Suddenly, a wheel hits a rock, and Falcon halts, relaying real-time feedback to Mission Control. There, an operator revises a command for another attempt, driving home the hurdles in developing novel spacefaring technology.
“We don’t stage any of this for you guys,” laughs Justin Cyrus. “We show you real testing.”
Our play-by-play guide is the 32-year-old CEO and founder of Lunar Outpost, a rising star in the space robotics and mobility field. In less than a decade, the Denver area startup has already operated technology on Mars, landed the first commercial rover on the moon, and lined up another six lunar and cislunar missions with government and commercial partnerships—the most of any private company. Now, it’s vying with two other firms to build NASA’s next-generation lunar terrain vehicle (LTV) to shuttle Artemis V astronauts and experiments in 2030. At stake: a contract worth up to $4.6 billion. NASA is slated to make its decision this month.
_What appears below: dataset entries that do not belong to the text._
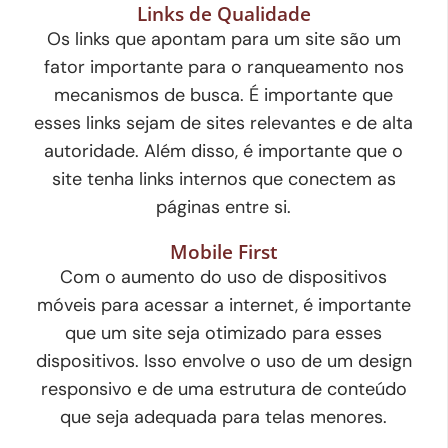
Links de Qualidade
Os links que apontam para um site são um
fator importante para o ranqueamento nos
mecanismos de busca. É importante que
esses links sejam de sites relevantes e de alta
autoridade. Além disso, é importante que o
site tenha links internos que conectem as
páginas entre si.
Mobile First
Com o aumento do uso de dispositivos
móveis para acessar a internet, é importante
que um site seja otimizado para esses
dispositivos. Isso envolve o uso de um design
responsivo e de uma estrutura de conteúdo
que seja adequada para telas menores.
That model—a sleeker upgrade to Falcon, named Eagle, after Apollo 11’s crewed lander—awaits in a barnlike workshop, a short walk down a sloped dirt road where visitors are warned to keep an eye out for snakes. This is not your grandparents’ moon buggy. Eagle reaches speeds up to 25 mph (compared to Apollo’s 11 mph) for emergencies, though astronauts will stick to under 15 mph for safety. It can also climb 25-degree slopes, which engineers test on a nearby shale rock ridge, and carry more than 2.4 tons of cargo. It will operate in four driving modes: manually, assisted autonomy, teleoperated from Earth, and full autonomy with preprogrammed missions. And it’s crafted to run for years in the lunar south pole’s punishing radiation levels, abrasive dust, severe lighting, and temperature extremes ranging from 130 ºF in sunlight to—334 ºF in permanently shaded craters.
This 1,000-acre patch of the Cyrus family ranch seems an unexpected Lunar Vehicle Test Site, as announced by a nearby sign. But the rugged landscape surrounding futuristic machines and a CEO decked out in black jeans and cowboy boots implies a fitting message: the adventurous spirit of the American West vaulting into the space age.
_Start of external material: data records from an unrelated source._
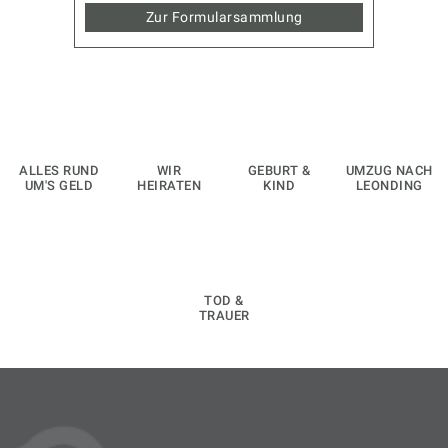
Zur Formularsammlung
ALLES RUND
WIR
GEBURT &
UMZUG NACH
UM'S GELD
HEIRATEN
KIND
LEONDING
TOD &
TRAUER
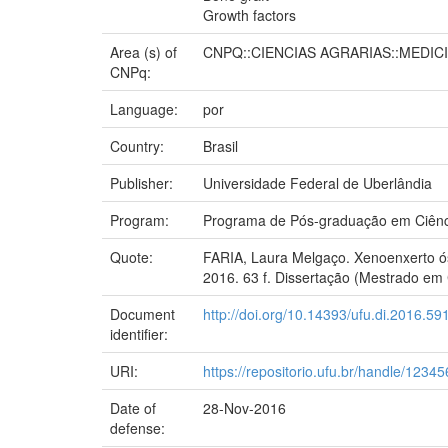
Growth factors
Area (s) of
CNPQ::CIENCIAS AGRARIAS::MEDIC
CNPq:
Language:
por
Country:
Brasil
Publisher:
Universidade Federal de Uberlândia
Program:
Programa de Pós-graduação em Ciênci
Quote:
FARIA, Laura Melgaço. Xenoenxerto ós
2016. 63 f. Dissertação (Mestrado em C
Document
http://doi.org/10.14393/ufu.di.2016.59
identifier:
URI:
https://repositorio.ufu.br/handle/123
Date of
28-Nov-2016
defense:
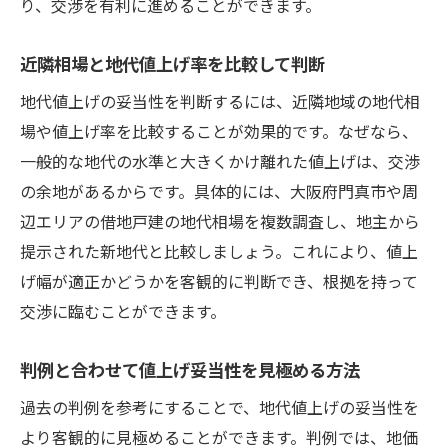
り、交渉を有利に進めることができます。
近隣相場と地代値上げ率を比較して判断
地代値上げの妥当性を判断するには、近隣地域の地代相
場や値上げ率を比較することが効果的です。なぜなら、
一般的な地代の水準と大きくかけ離れた値上げは、交渉
の余地があるからです。具体的には、大阪府門真市や周
辺エリアの借地戸建の地代相場を複数調査し、地主から
提示された新地代と比較しましょう。これにより、値上
げ幅が適正かどうかを客観的に判断でき、根拠を持って
交渉に臨むことができます。
判例と合わせて値上げ妥当性を見極める方法
過去の判例を参考にすることで、地代値上げの妥当性を
より客観的に見極めることができます。判例では、地価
“For the space economy, you need a robotic workforce,” says Cyrus. “So, the idea behind Lunar Outpost—let’s make that robotic workforce for extreme environments—evolved over the years into a robotic workforce on other planetary bodies. We want to be the company that makes outposts on the moon and cities on Mars.”
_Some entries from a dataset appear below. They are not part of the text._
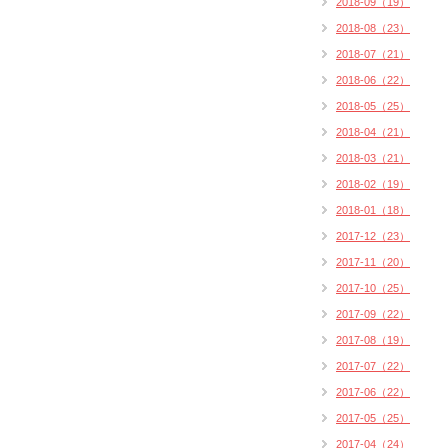
2018-09（19）
2018-08（23）
2018-07（21）
2018-06（22）
2018-05（25）
2018-04（21）
2018-03（21）
2018-02（19）
2018-01（18）
2017-12（23）
2017-11（20）
2017-10（25）
2017-09（22）
2017-08（19）
2017-07（22）
2017-06（22）
2017-05（25）
2017-04（24）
Eagle in the lunar economy
NASA’s Artemis missions seek to return humans to the moon and establish a sustainable lunar base and economy as a springboard to crewed missions to Mars. As part of it, the space agency last year awarded contracts to Lunar Outpost, Venturi Astrolab in Hawthorne, CA, and Intuitive Machines in Houston to design LTVs to shuttle astronauts, transport equipment, and conduct sample gathering and analysis.
Regardless of NASA’s choice, the Eagle is still headed to the moon. Last year, it secured a commercial agreement with SpaceX to use its Starship to deliver Eagle to the lunar surface, where it can be used commercially when not needed by NASA.
Eagle is a feat of engineering. It boasts a sensor suite of 360-degree stereoscopic cameras, LIDAR, and an electrodynamic dust system (EDS) that clears particulates off solar panels and lenses. Its sides contain MOLLE panels with quick-connect grips for utility tools (an idea borrowed from the team’s off-roading vehicles), flaps that open into workstations, pop-out drawers for thermally controlled sample storage, and radiators that dispel heat from motors and avionics.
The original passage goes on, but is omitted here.